**What you have to do**.
Look over the entries that follow. Report how many lines contain "кованые", with nothing else.

================

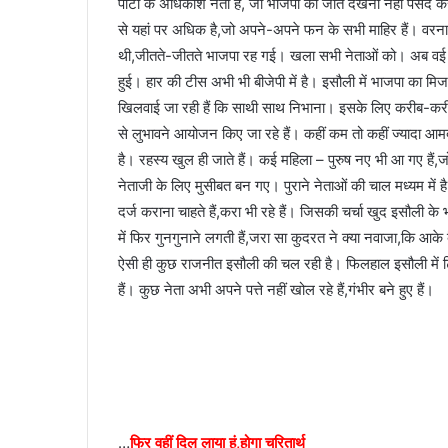
पार्टी के अधिकांश नेता हैं, जो भाजपा की जीत देखना नहीं पसंद क
से यहां पर अधिक है,जो अपने-अपने फन के सभी माहिर हैं। वरना
थी,जीतते-जीतते भाजपा रह गई। खला सभी नेताओं को। अब वई कई न
हुई। हार की टीस अभी भी बीजेपी में है। इसौली में भाजपा का म
खिलवाई जा रही हैं कि साथी साथ निभाना। इसके लिए करीब-करीब 
से लुभावने आयोजन किए जा रहे हैं। कहीं कम तो कहीं ज्यादा आ
है। रहस्य खुल ही जाते हैं। कई महिला – पुरुष नए भी आ गए हैं
नेताजी के लिए मुसीबत बन गए। पुराने नेताओं की चाल मध्यम में 
दर्ज कराना चाहते हैं,करा भी रहे हैं। जिसकी चर्चा खुद इसौली क
में फिर गुनगुनाने लगती हैं,जरा सा कुदरत ने क्या नवाजा,कि आके 
ऐसी ही कुछ राजनीत इसौली की चल रही है। फिलहाल इसौली में टिक
हैं। कुछ नेता अभी अपने पत्ते नहीं खोल रहे हैं,गंभीर बने हुए हैं।
…
फिर वहीं दिल लाया हूं,होगा चरितार्थ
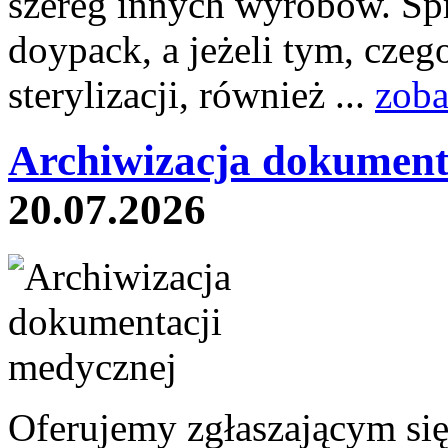
szereg innych wyrobów. Sp
doypack, a jeżeli tym, czeg
sterylizacji, również ...
zoba
Archiwizacja dokument
20.07.2026
Oferujemy zgłaszającym si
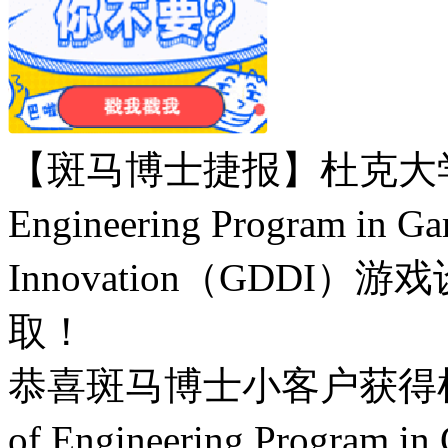
【斑马博士捷报】杜克大学Duke U
Engineering Program in 
Innovation（GDD
取！
恭喜斑马博士小客户获得杜克大学D
of Engineering Program i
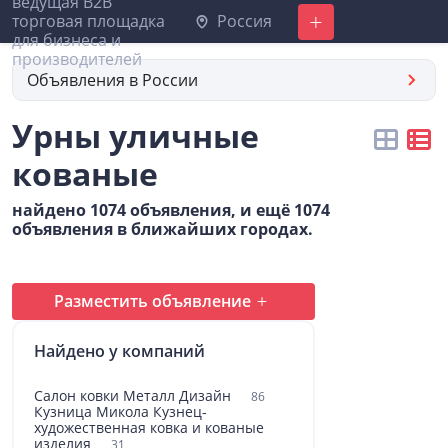
Россия
Добавить
Объявления в России
Урны уличные
кованые
найдено 1074 объявления, и ещё 1074
объявления в ближайших городах.
Разместить объявление
Найдено у компаний
Салон ковки Металл Дизайн
86
Кузница Микола Кузнец-
художественная ковка и кованые
изделия
31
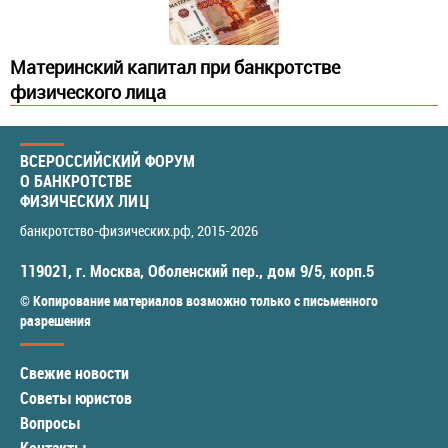
Материнский капитал при банкротстве
физического лица
ВСЕРОССИЙСКИЙ ФОРУМ
О БАНКРОТСТВЕ
ФИЗИЧЕСКИХ ЛИЦ
банкротство-физических.рф
, 2015-2026
119021
,
г. Москва
,
Оболенский пер., дом 9/5, корп.5
© Копирование материалов возможно только с письменного
разрешения
Свежие новости
Советы юристов
Вопросы
Контакты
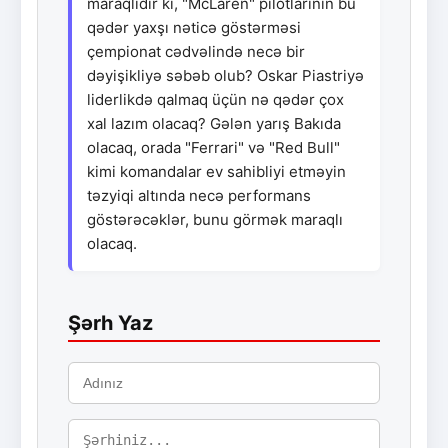
maraqlıdır ki, "McLaren" pilotlarının bu
qədər yaxşı nəticə göstərməsi
çempionat cədvəlində necə bir
dəyişikliyə səbəb olub? Oskar Piastriyə
liderlikdə qalmaq üçün nə qədər çox
xal lazım olacaq? Gələn yarış Bakıda
olacaq, orada "Ferrari" və "Red Bull"
kimi komandalar ev sahibliyi etməyin
təzyiqi altında necə performans
göstərəcəklər, bunu görmək maraqlı
olacaq.
Şərh Yaz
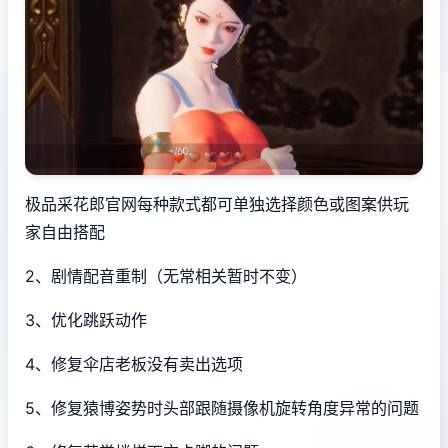
极品采花郎官网每种款式都可单独选择颜色或图案供玩
家自由搭配
2、剧情配音重制（无常相关暂时不变）
3、优化跳跃动作
4、修复伞店老板没有卖出选项
5、修复猿博姿势时头部跟随摄像机旋转角度异常的问题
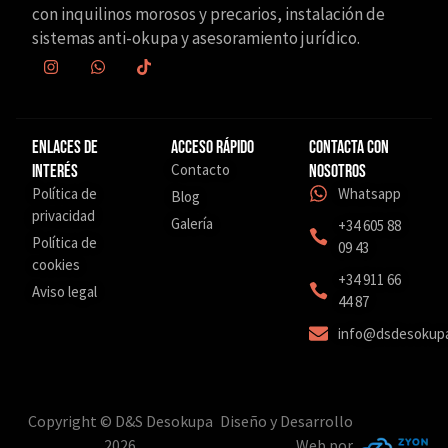
con inquilinos morosos y precarios, instalación de
sistemas anti-okupa y asesoramiento jurídico.
Enlaces de
Acceso Rápido
Contacta con
Contacto
interés
nosotros
Política de
Whatsapp
Blog
privacidad
Galería
+34 605 88
Política de
09 43
cookies
‎+34 911 66
Aviso legal
44 87
info@dsdesokup
Copyright © D&S Desokupa
Diseño y Desarrollo
2026
Web por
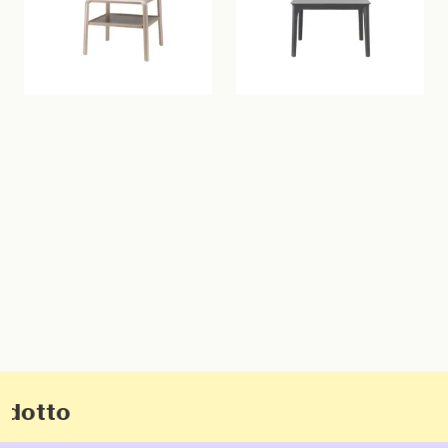
Indoor
Outdoor
odotto
New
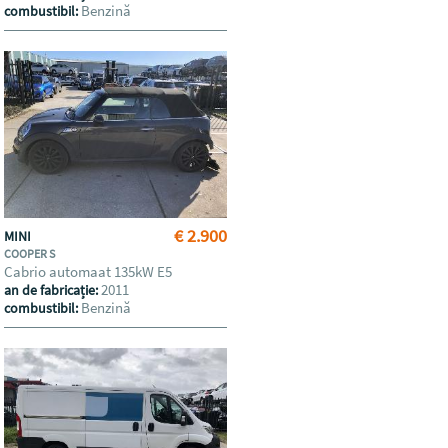
Benzină
combustibil:
€ 2.900
MINI
COOPER S
Cabrio automaat 135kW E5
2011
an de fabricație:
Benzină
combustibil:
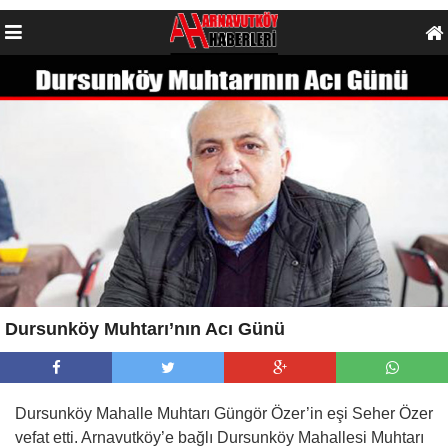
Dursunköy Muhtarı’nın Acı Günü
Dursunköy Mahalle Muhtarı Güngör Özer’in eşi Seher Özer
vefat etti. Arnavutköy’e bağlı Dursunköy Mahallesi Muhtarı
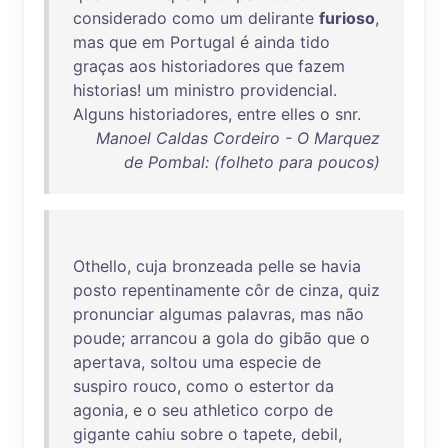
considerado
como
um
delirante
furioso
,
mas
que
em
Portugal
é
ainda
tido
graças
aos
historiadores
que
fazem
historias
!
um
ministro
providencial
.
Alguns
historiadores
,
entre
elles
o
snr
.
Manoel Caldas Cordeiro - O Marquez
de Pombal: (folheto para poucos)
Othello
,
cuja
bronzeada
pelle
se
havia
posto
repentinamente
côr
de
cinza
,
quiz
pronunciar
algumas
palavras
,
mas
não
poude
;
arrancou
a
gola
do
gibão
que
o
apertava
,
soltou
uma
especie
de
suspiro
rouco
,
como
o
estertor
da
agonia
, e o
seu
athletico
corpo
de
gigante
cahiu
sobre
o
tapete
,
debil
,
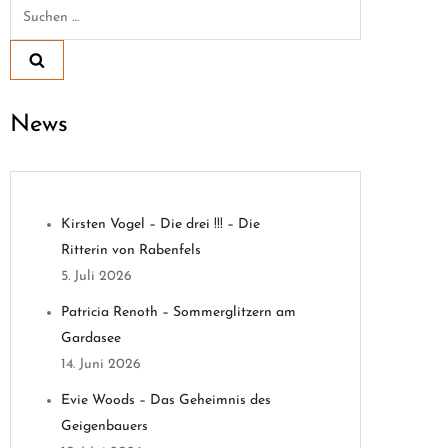
Suchen
nach:
News
Kirsten Vogel – Die drei !!! – Die
Ritterin von Rabenfels
5. Juli 2026
Patricia Renoth – Sommerglitzern am
Gardasee
14. Juni 2026
Evie Woods – Das Geheimnis des
Geigenbauers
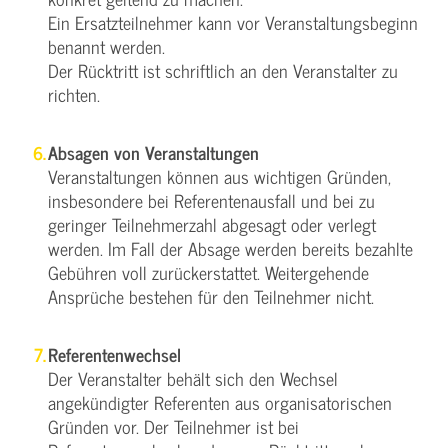
Ein Ersatzteilnehmer kann vor Veranstaltungsbeginn
benannt werden.
Der Rücktritt ist schriftlich an den Veranstalter zu
richten.
Absagen von Veranstaltungen
Veranstaltungen können aus wichtigen Gründen,
insbesondere bei Referentenausfall und bei zu
geringer Teilnehmerzahl abgesagt oder verlegt
werden. Im Fall der Absage werden bereits bezahlte
Gebühren voll zurückerstattet. Weitergehende
Ansprüche bestehen für den Teilnehmer nicht.
Referentenwechsel
Der Veranstalter behält sich den Wechsel
angekündigter Referenten aus organisatorischen
Gründen vor. Der Teilnehmer ist bei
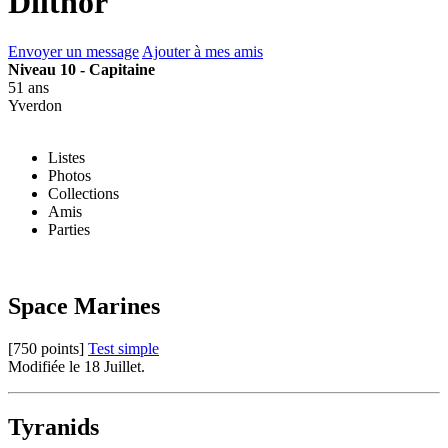
Dilthor
Envoyer un message
Ajouter à mes amis
Niveau 10 - Capitaine
51 ans
Yverdon
Listes
Photos
Collections
Amis
Parties
Space Marines
[750 points]
Test simple
Modifiée le 18 Juillet.
Tyranids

================

**Result**.
2